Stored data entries
%%

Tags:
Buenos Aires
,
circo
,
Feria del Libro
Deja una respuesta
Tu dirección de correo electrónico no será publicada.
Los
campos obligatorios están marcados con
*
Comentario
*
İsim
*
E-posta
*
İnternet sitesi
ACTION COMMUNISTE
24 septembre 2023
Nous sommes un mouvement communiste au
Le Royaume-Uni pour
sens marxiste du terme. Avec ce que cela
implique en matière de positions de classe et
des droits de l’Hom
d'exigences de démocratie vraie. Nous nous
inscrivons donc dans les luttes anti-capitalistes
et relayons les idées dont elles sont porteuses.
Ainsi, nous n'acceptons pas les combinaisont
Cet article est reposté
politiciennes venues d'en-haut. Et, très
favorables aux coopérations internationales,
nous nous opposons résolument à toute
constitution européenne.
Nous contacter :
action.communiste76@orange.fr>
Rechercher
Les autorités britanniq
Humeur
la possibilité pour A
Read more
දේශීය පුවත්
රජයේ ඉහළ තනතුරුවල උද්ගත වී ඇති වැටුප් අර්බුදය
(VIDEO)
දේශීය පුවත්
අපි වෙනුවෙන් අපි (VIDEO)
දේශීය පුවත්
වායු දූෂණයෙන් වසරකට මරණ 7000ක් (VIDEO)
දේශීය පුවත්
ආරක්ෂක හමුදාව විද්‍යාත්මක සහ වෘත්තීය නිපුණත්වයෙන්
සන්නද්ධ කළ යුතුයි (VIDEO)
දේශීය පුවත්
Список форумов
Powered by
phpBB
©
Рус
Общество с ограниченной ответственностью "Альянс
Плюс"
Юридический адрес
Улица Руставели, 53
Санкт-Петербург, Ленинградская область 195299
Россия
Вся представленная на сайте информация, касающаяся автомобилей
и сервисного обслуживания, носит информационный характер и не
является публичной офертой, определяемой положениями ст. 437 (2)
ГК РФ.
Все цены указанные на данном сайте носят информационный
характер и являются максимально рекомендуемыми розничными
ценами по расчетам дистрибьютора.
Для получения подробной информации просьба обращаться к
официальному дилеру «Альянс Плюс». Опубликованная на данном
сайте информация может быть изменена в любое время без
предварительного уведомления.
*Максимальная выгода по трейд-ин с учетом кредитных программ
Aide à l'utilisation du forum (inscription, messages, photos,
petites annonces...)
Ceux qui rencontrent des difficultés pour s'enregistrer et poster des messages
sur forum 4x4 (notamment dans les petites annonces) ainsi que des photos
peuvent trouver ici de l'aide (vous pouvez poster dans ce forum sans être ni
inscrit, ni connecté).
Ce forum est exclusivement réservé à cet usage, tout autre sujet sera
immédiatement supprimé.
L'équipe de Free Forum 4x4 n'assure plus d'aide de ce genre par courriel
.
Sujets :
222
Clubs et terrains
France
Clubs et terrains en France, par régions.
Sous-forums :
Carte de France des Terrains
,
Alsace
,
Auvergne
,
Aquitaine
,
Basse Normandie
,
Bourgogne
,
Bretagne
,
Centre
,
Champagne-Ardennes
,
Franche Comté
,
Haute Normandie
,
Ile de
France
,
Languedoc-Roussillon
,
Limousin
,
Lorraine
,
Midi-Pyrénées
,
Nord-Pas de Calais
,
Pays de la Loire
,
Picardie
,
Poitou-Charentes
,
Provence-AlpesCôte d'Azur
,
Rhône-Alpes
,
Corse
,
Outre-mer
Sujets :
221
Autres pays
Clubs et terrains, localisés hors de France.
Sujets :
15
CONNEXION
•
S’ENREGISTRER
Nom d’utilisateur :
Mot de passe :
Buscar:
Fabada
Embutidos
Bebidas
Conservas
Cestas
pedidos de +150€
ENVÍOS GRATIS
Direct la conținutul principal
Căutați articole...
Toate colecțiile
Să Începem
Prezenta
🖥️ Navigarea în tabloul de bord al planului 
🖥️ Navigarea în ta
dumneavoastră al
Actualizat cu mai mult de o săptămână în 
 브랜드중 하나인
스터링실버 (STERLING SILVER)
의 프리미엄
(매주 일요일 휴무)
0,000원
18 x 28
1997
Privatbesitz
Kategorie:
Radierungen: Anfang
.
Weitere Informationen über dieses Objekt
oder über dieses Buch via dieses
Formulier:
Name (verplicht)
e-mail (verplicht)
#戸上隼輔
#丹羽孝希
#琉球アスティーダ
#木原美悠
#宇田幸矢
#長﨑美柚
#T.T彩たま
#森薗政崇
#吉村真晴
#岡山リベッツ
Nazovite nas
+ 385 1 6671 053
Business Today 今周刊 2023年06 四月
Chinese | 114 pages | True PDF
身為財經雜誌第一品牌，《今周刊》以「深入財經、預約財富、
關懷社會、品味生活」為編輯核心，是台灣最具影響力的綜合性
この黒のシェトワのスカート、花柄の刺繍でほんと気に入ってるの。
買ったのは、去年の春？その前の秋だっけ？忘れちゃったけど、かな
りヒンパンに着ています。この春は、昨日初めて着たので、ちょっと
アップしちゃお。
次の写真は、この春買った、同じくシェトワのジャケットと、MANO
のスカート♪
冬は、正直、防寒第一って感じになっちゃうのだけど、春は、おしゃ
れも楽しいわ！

%%

> **TASK GOAL**
Every entry is to be transcribed exactly as it stands.

> **RESULT OF THIS EXERCISE**
Tags:
Buenos Aires
,
circo
,
Feria del Libro
Deja una respuesta
Tu dirección de correo electrónico no será publicada.
Los
campos obligatorios están marcados con
*
Comentario
*
İsim
*
E-posta
*
İnternet sitesi
ACTION COMMUNISTE
24 septembre 2023
Nous sommes un mouvement communiste au
Le Royaume-Uni pour
sens marxiste du terme. Avec ce que cela
implique en matière de positions de classe et
des droits de l’Hom
d'exigences de démocratie vraie. Nous nous
inscrivons donc dans les luttes anti-capitalistes
et relayons les idées dont elles sont porteuses.
Ainsi, nous n'acceptons pas les combinaisont
Cet article est reposté
politiciennes venues d'en-haut. Et, très
favorables aux coopérations internationales,
nous nous opposons résolument à toute
constitution européenne.
Nous contacter :
action.communiste76@orange.fr>
Rechercher
Les autorités britanniq
Humeur
la possibilité pour A
Read more
දේශීය පුවත්
රජයේ ඉහළ තනතුරුවල උද්ගත වී ඇති වැටුප් අර්බුදය
(VIDEO)
දේශීය පුවත්
අපි වෙනුවෙන් අපි (VIDEO)
දේශීය පුවත්
වායු දූෂණයෙන් වසරකට මරණ 7000ක් (VIDEO)
දේශීය පුවත්
ආරක්ෂක හමුදාව විද්‍යාත්මක සහ වෘත්තීය නිපුණත්වයෙන්
සන්නද්ධ කළ යුතුයි (VIDEO)
දේශීය පුවත්
Список форумов
Powered by
phpBB
©
Рус
Общество с ограниченной ответственностью "Альянс
Плюс"
Юридический адрес
Улица Руставели, 53
Санкт-Петербург, Ленинградская область 195299
Россия
Вся представленная на сайте информация, касающаяся автомобилей
и сервисного обслуживания, носит информационный характер и не
является публичной офертой, определяемой положениями ст. 437 (2)
ГК РФ.
Все цены указанные на данном сайте носят информационный
характер и являются максимально рекомендуемыми розничными
ценами по расчетам дистрибьютора.
Для получения подробной информации просьба обращаться к
официальному дилеру «Альянс Плюс». Опубликованная на данном
сайте информация может быть изменена в любое время без
предварительного уведомления.
*Максимальная выгода по трейд-ин с учетом кредитных программ
Aide à l'utilisation du forum (inscription, messages, photos,
petites annonces...)
Ceux qui rencontrent des difficultés pour s'enregistrer et poster des messages
sur forum 4x4 (notamment dans les petites annonces) ainsi que des photos
peuvent trouver ici de l'aide (vous pouvez poster dans ce forum sans être ni
inscrit, ni connecté).
Ce forum est exclusivement réservé à cet usage, tout autre sujet sera
immédiatement supprimé.
L'équipe de Free Forum 4x4 n'assure plus d'aide de ce genre par courriel
.
Sujets :
222
Clubs et terrains
France
Clubs et terrains en France, par régions.
Sous-forums :
Carte de France des Terrains
,
Alsace
,
Auvergne
,
Aquitaine
,
Basse Normandie
,
Bourgogne
,
Bretagne
,
Centre
,
Champagne-Ardennes
,
Franche Comté
,
Haute Normandie
,
Ile de
France
,
Languedoc-Roussillon
,
Limousin
,
Lorraine
,
Midi-Pyrénées
,
Nord-Pas de Calais
,
Pays de la Loire
,
Picardie
,
Poitou-Charentes
,
Provence-AlpesCôte d'Azur
,
Rhône-Alpes
,
Corse
,
Outre-mer
Sujets :
221
Autres pays
Clubs et terrains, localisés hors de France.
Sujets :
15
CONNEXION
•
S’ENREGISTRER
Nom d’utilisateur :
Mot de passe :
Buscar:
Fabada
Embutidos
Bebidas
Conservas
Cestas
pedidos de +150€
ENVÍOS GRATIS
Direct la conținutul principal
Căutați articole...
Toate colecțiile
Să Începem
Prezenta
🖥️ Navigarea în tabloul de bord al planului 
🖥️ Navigarea în ta
dumneavoastră al
Actualizat cu mai mult de o săptămână în 
 브랜드중 하나인
스터링실버 (STERLING SILVER)
의 프리미엄
(매주 일요일 휴무)
0,000원
18 x 28
1997
Privatbesitz
Kategorie:
Radierungen: Anfang
.
Weitere Informationen über dieses Objekt
oder über dieses Buch via dieses
Formulier:
Name (verplicht)
e-mail (verplicht)
#戸上隼輔
#丹羽孝希
#琉球アスティーダ
#木原美悠
#宇田幸矢
#長﨑美柚
#T.T彩たま
#森薗政崇
#吉村真晴
#岡山リベッツ
Nazovite nas
+ 385 1 6671 053
Business Today 今周刊 2023年06 四月
Chinese | 114 pages | True PDF
身為財經雜誌第一品牌，《今周刊》以「深入財經、預約財富、
關懷社會、品味生活」為編輯核心，是台灣最具影響力的綜合性
この黒のシェトワのスカート、花柄の刺繍でほんと気に入ってるの。
買ったのは、去年の春？その前の秋だっけ？忘れちゃったけど、かな
りヒンパンに着ています。この春は、昨日初めて着たので、ちょっと
アップしちゃお。
次の写真は、この春買った、同じくシェトワのジャケットと、MANO
のスカート♪
冬は、正直、防寒第一って感じになっちゃうのだけど、春は、おしゃ
れも楽しいわ！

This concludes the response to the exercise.